Ich kann schon mal sagen das es der Mediamarkt in Siegen(NRW) macht.


mfg


----------



## Nalecus (24. September 2008)

Tandrox schrieb:


> Ich kann schon mal sagen das es der Mediamarkt in Siegen(NRW) macht.




Ich gehe mal davon aus, dass ein Großteil der MediaMarkt Kette da mitzieht, so wie bei der Veröffentlich bei BC.
Einfach mal in euren Läden vor Ort anfragen ;-)


----------



## Dunken2 (24. September 2008)

hallo,
also in Österreich macht es keiner hab schon einige angerufen, Mediamarkt Österreich schon garnicht.
Daher hätte ich gerne gewußt wo von miraus der näheste in Deutschland ist.
Und warumm sollte man Buffed nicht um hilfe bitten dürfen würden ja alle die täglich auf der Seite sind davon profetieren.

lg


----------



## Dagonzo (24. September 2008)

Gibt es "Gamestop" Filialen bei euch? Da sind bei uns in D auch einige dabei, die Mitternachtsverkauf machen.


----------



## Greeki (25. September 2008)

Ich war heut beim Softwaredschungel und der meinte zu mir das einer geplant sei. Eine Reservierungsliste gibts natürlich auch und die war heute 150 Namen lang.


----------



## sataan (9. November 2008)

Hi Leute,

bei uns in der Nähe in Gelsenkirchen Horst gibts auch nen Nachtverkauf bei Playtek Games, und es gibt noch die Möglichkeit vorzubestellen. 
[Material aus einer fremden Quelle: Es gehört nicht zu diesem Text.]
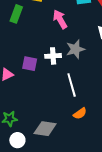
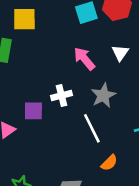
pink arrow: (60, 19) -> (84, 59), moved
gray star: (75, 49) -> (103, 95), moved

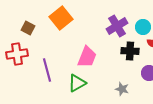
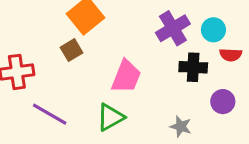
brown square: (28, 28) -> (71, 50), moved, turned 32
purple line: (47, 70) -> (50, 114), moved, turned -45

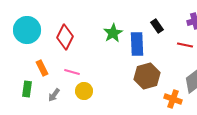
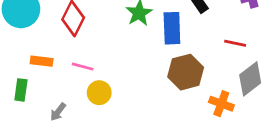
red line: (185, 45) -> (235, 43), moved
orange rectangle: (42, 68) -> (42, 61), turned -56
gray arrow: (54, 95) -> (58, 112), moved

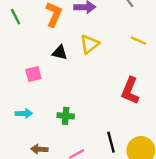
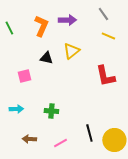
yellow line: (138, 41) -> (108, 36), moved
red L-shape: (130, 91) -> (105, 76), moved, turned -35

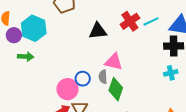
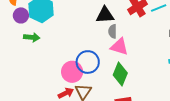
gray semicircle: (103, 77) -> (113, 31), moved
blue circle: (83, 79) -> (88, 62), size x1.5

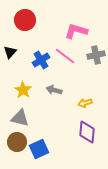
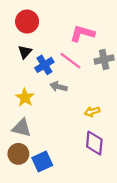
black triangle: (10, 52) -> (25, 52), moved
gray arrow: (54, 90) -> (58, 87), moved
			Dieser Inhalt steht nur eingeloggten Mitgliedern zur Verfügung.
        

 

Einen Onlineshop haben die auch : www.playtek-games.de

MfG

Stefan


----------



## Lillyan (9. November 2008)

Es gibt im WoW-Forum mittlerweile einige Sammelthreads in denen man sich informieren kann 


			Dieser Inhalt steht nur eingeloggten Mitgliedern zur Verfügung.


----------



## Agrimor (10. November 2008)

Vielleicht ist das in Ö rechtlich nicht möglich. Zumindest in D geht das nicht überall, auch wenn die Läden gerne würden. So wurde es mir zumindest in einem bayrischen Mediamarkt erklärt.


----------



## Ocian (10. November 2008)

Einfach mal hier nachschauen da stehen fast alle Läden drin 


			Dieser Inhalt steht nur eingeloggten Mitgliedern zur Verfügung.
        



http://media.wow-europe.com/wrath/midnight...ng/de/index.xml

Rechtlich ist es in Österrecih sowie auch in Deutschland gestattet, wenn es frühzeitig von den Formane angemeldet wurde und der Kosten/Nutzen Faktor auch stimmt.


----------